*DATA EXCERPTS*
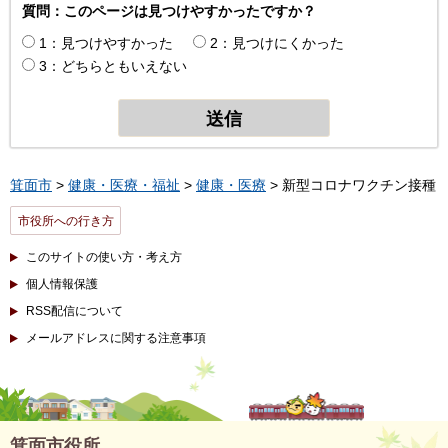
質問：このページは見つけやすかったですか？
1：見つけやすかった
2：見つけにくかった
3：どちらともいえない
箕面市
>
健康・医療・福祉
>
健康・医療
> 新型コロナワクチン接種
市役所への行き方
このサイトの使い方・考え方
個人情報保護
RSS配信について
メールアドレスに関する注意事項
箕面市役所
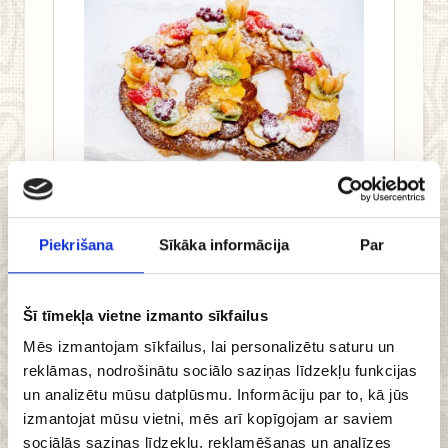
41.98 €
Piekrišana
Sīkāka informācija
Par
Pievienot
grozam
Šī tīmekļa vietne izmanto sīkfailus
Mēs izmantojam sīkfailus, lai personalizētu saturu un
reklāmas, nodrošinātu sociālo saziņas līdzekļu funkcijas
un analizētu mūsu datplūsmu. Informāciju par to, kā jūs
Kliņģeris ar
izmantojat mūsu vietni, mēs arī kopīgojam ar saviem
sociālās saziņas līdzekļu, reklamēšanas un analīzes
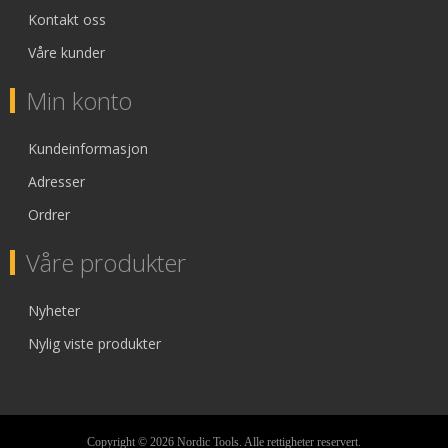
Kontakt oss
Våre kunder
Min konto
Kundeinformasjon
Adresser
Ordrer
Våre produkter
Nyheter
Nylig viste produkter
Copyright © 2026 Nordic Tools. Alle rettigheter reservert.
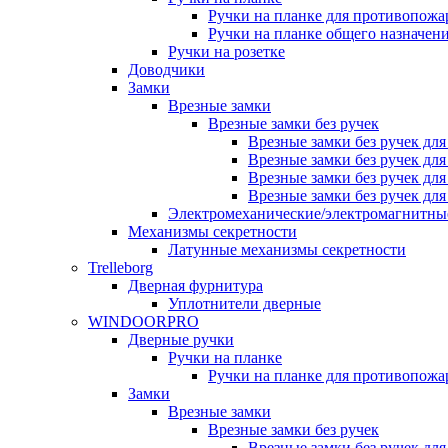
Ручки на планке для противопожа
Ручки на планке общего назначен
Ручки на розетке
Доводчики
Замки
Врезные замки
Врезные замки без ручек
Врезные замки без ручек дл
Врезные замки без ручек дл
Врезные замки без ручек дл
Врезные замки без ручек дл
Электромеханические/электромагнитн
Механизмы секретности
Латунные механизмы секретности
Trelleborg
Дверная фурнитура
Уплотнители дверные
WINDOORPRO
Дверные ручки
Ручки на планке
Ручки на планке для противопожа
Замки
Врезные замки
Врезные замки без ручек
Врезные замки без ручек дл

*EXERCISE INSTRUCTIONS*
Since the copy should hold text only, set down each record exactly and leave the pictures out.

*RESPONSE*
質問：このページは見つけやすかったですか？
1：見つけやすかった
2：見つけにくかった
3：どちらともいえない
箕面市
>
健康・医療・福祉
>
健康・医療
> 新型コロナワクチン接種
市役所への行き方
このサイトの使い方・考え方
個人情報保護
RSS配信について
メールアドレスに関する注意事項
箕面市役所
41.98 €
Piekrišana
Sīkāka informācija
Par
Pievienot
grozam
Šī tīmekļa vietne izmanto sīkfailus
Mēs izmantojam sīkfailus, lai personalizētu saturu un
reklāmas, nodrošinātu sociālo saziņas līdzekļu funkcijas
un analizētu mūsu datplūsmu. Informāciju par to, kā jūs
Kliņģeris ar
izmantojat mūsu vietni, mēs arī kopīgojam ar saviem
sociālās saziņas līdzekļu, reklamēšanas un analīzes
Kontakt oss
Våre kunder
Min konto
Kundeinformasjon
Adresser
Ordrer
Våre produkter
Nyheter
Nylig viste produkter
Copyright © 2026 Nordic Tools. Alle rettigheter reservert.
Ручки на планке для противопожа
Ручки на планке общего назначен
Ручки на розетке
Доводчики
Замки
Врезные замки
Врезные замки без ручек
Врезные замки без ручек дл
Врезные замки без ручек дл
Врезные замки без ручек дл
Врезные замки без ручек дл
Электромеханические/электромагнитн
Механизмы секретности
Латунные механизмы секретности
Trelleborg
Дверная фурнитура
Уплотнители дверные
WINDOORPRO
Дверные ручки
Ручки на планке
Ручки на планке для противопожа
Замки
Врезные замки
Врезные замки без ручек
Врезные замки без ручек дл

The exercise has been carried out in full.